Quando viene avviata un’indagine contro di lui, il terreno comincia a franargli sotto i piedi. Accusato di spostamenti di capitale illeciti, è processato, incarcerato, rimesso provvisoriamente in libertà.
In seguito all’insanabile crack della sua banca, con l’aiuto dei faccendieri Francesco Pazienza (che si occupa della moglie Clara e dei due figli) e Flavio Carboni tenta di riparare all’estero, prima in Austria, poi a Londra, dove trova la morte il 17 giugno 1982, impiccato al ponte dei Frati Neri.
Recensione
Il cinema d’impegno civile, un tempo rinomato in Italia, ha smarrito la via. E pensare che Giuseppe Ferrara, pur con i suoi crescenti difetti, con Cento giorni a Palermo, Il caso Moro, Giovanni Falcone si era guadagnato la fama di portabandiera del genere.

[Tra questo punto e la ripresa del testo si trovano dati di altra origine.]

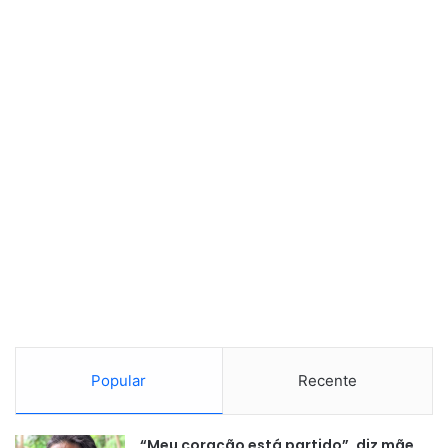
Popular
Recente
“Meu coração está partido”, diz mãe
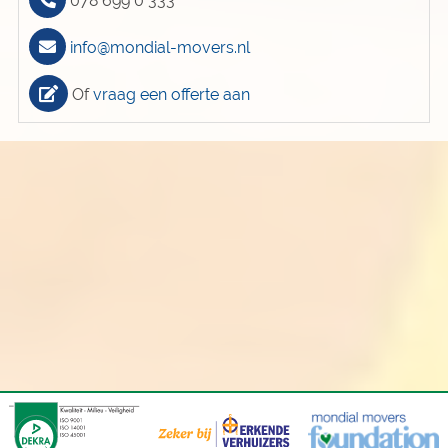
078 699 0 333
info@mondial-movers.nl
Of
vraag een offerte aan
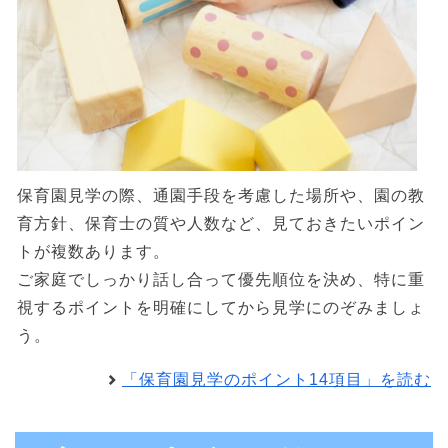
保育園見学の際、通園手段を考慮した場所や、園の教
育方針、保育士の質や人数など、見ておきたいポイン
トが複数あります。
ご家庭でしっかり話し合って優先順位を決め、特に重
視するポイントを明確にしてから見学にのぞみましょ
う。
「保育園見学のポイント14項目」を読む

Non che le ricerche su cui è basata la sua sceneggiatura (la quale, oltre ai poteri occulti di ogni sorta, compresi servizi segreti, mafia e camorra, tira in ballo il rapimento di Cirillo, il coinvolgimento dell’Opus Dei e i rapporti del papa, programmaticamente mai inquadrato, con il protagonista) siano prive di fondamento, tutt’altro: c’è precisione nella ricostruzione cronologica degli eventi (e il fatto di saltare confusamente qualche passaggio rende il film comunque lungo).

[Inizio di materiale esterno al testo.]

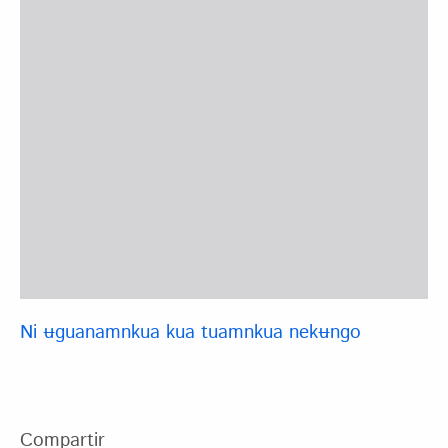
Ni ʉguanamnkua kua tuamnkua nekʉngo
Compartir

Quello che non va, a parte un’affiorante sciatteria, è l’inspiegabile macchiettismo dei personaggi: accenti (regionali o esteri), somiglianze (il sosia di Craxi, Zerbinati, sdoganato dal Bagaglino), imitazioni gettano spesso nel ridicolo, con l’apporto di sciocchi dialoghi “di sintesi” e di troppe didascalie, un’importante e poco edificante pagina di storia italiana.
Ad ogni modo, è interessante notare che la delegittimazione dei magistrati non è una trovata recente.
Disorientati gli attori: Antonutti-Calvi –ruolo che avrebbe voluto Volonté– resta bravo, ma la moglie Villoresi sembra capitata sul set per caso.